▸ What is expected: Please reproduce exactly the line that contains "2/453 | 缠论交易大系统=策" and every line after it through the end of the records below, adding nothing else.

▸ Information supplied:
——————

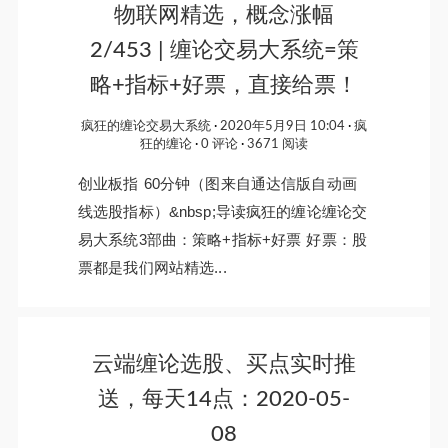
物联网精选，概念涨幅
2/453 | 缠论交易大系统=策
略+指标+好票，直接给票！
疯狂的缠论交易大系统
2020年5月9日 10:04
疯
狂的缠论
0 评论
3671 阅读
​创业板指 60分钟（图来自通达信版自动画
线选股指标）&nbsp;导读疯狂的缠论缠论交
易大系统3部曲：策略+指标+好票 好票：股
票都是我们网站精选...
云端缠论选股、买点实时推
送，每天14点：2020-05-
08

——————

▸ Worked solution:
2/453 | 缠论交易大系统=策
略+指标+好票，直接给票！
疯狂的缠论交易大系统
2020年5月9日 10:04
疯
狂的缠论
0 评论
3671 阅读
​创业板指 60分钟（图来自通达信版自动画
线选股指标）&nbsp;导读疯狂的缠论缠论交
易大系统3部曲：策略+指标+好票 好票：股
票都是我们网站精选...
云端缠论选股、买点实时推
送，每天14点：2020-05-
08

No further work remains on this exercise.